Miners are Interested in Drivechains?

The thing is, most Bitcoin miners’ revenue comes from block rewards, which is the amount of new BTC issued by the protocol as a form of subsidy. This block subsidy is declining at a steady rate, and around 2140, no more BTC will be released as a subsidy by the protocol. Hence, miners will completely depend on transaction fees as their revenue sources by then.

As such, with this declining block subsidy, transaction fees will increasingly have to compensate for the revenue that miners currently receive in the form of block rewards. This is where drivechains can help create traffic on top of Bitcoin and, subsequently, transaction fees that will ultimately be paid to Bitcoin miners.
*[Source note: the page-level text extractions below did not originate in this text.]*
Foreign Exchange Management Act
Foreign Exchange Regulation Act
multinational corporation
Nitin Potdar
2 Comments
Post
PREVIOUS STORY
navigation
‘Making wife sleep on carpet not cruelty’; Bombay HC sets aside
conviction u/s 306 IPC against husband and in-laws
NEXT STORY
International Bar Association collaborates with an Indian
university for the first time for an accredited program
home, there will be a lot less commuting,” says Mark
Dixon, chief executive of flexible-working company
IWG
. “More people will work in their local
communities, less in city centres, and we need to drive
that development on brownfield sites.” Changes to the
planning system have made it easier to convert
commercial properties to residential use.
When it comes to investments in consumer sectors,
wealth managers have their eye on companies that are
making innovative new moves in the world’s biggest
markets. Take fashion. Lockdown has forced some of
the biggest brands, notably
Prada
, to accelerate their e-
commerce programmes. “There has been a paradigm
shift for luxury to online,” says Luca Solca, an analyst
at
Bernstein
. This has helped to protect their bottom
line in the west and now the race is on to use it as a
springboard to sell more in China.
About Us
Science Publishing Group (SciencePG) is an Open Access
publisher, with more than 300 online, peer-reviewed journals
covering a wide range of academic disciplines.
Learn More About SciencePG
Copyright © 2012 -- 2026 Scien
However, drivechains involve a security tradeoff in the form of blind merged mining to secure the drivechain and the pegging mechanism. Under this, miners don’t need to run a drivechain node but can still collect all the transaction fees from them by simply contracting with someone else running a drivechain full node.
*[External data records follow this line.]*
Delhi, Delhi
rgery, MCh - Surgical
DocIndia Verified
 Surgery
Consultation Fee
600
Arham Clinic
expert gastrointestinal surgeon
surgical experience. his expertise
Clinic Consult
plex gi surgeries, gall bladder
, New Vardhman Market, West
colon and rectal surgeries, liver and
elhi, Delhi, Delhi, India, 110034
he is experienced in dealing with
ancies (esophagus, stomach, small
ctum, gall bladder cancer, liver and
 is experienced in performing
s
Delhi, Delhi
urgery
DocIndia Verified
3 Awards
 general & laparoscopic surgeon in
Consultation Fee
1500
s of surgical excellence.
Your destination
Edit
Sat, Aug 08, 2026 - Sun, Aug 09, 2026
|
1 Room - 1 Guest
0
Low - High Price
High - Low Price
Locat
According to Bitcoin Core developer Dashjr, drivechains would make a hypothetical 51% attack against Bitcoin far more dire because, besides conspiring to reverse the blockchain, miners would also have the power to steal users’ coins.

“With the current state of mining centralization, IMO, it would be pretty dumb to send any bitcoins to a drivechain,” wrote Dashjr recently. “There are better ways to burn bitcoins or donate to miners.”

However, the developer said he remains “neutral” on Drivechains, and if there’s enough community support, they should be available to those who want to use them.

BitMEX, meanwhile, called the technicalities of the peg-out mechanism “controversial” and that this draft “proposal embraces the reality that under any known peg-out system… Bitcoin miners could either censor data, fake data, or cooperate with the administrator and steal the sidechain Bitcoin.” But at the same time, it noted that “increased usage of sidechains could potentially be positive for Bitcoin’s utility.”

BIP300

Besides the concerns about miners stealing user funds, drivechain opponents also argue that merge mining will make nodes more expensive and mining less profitable. In contrast, miners will earn additional fees, and blind merge mining is opt-in only.

Drivechain critics further argue that it is an attack on Bitcoin and just a way to bring “shitcoins” to Bitcoin that won’t deliver much utility to the largest cryptocurrency. But advocates argue that these critics are just wary of change.

Concluding Thoughts

As we saw, there is a lot of conflict surrounding Drivechains, which are secondary blockchains that interact with a primary blockchain and aim to offer a better user experience. However, it is not a new development and has been discussed for many years.

On the positive side, Drivechains will help the Bitcoin network to scale effectively, allow for permissionless experimentation, and boost adaptability. With this upgrade, Bitcoin users will gain optional access to features like privacy measures, smart contracts, and additional tokens, thereby paving the way for new and innovative use cases and products within the Bitcoin ecosystem.

However, it is not without its issues, as this would require a soft fork to implement and may include vulnerabilities and added complexity. But with just one upgrade, drivechains could allow future development to take place on top of Bitcoin with no further changes needed to the base layer.

Earlier this year, when Ordinals first started gaining traction, a similar debate broke out in the Bitcoin community, but so far, they have been making up the majority of Bitcoin transactions.

Now, the Drivechain proposal, according to Sztorc, is “inevitable” and will eventually be activated, as it pays fees to miners and allows for direct onboarding of funds to sidechains on top of Bitcoin. But for now, the community is debating the proposal with vigor, and it remains to be seen if and when it will be finally activated.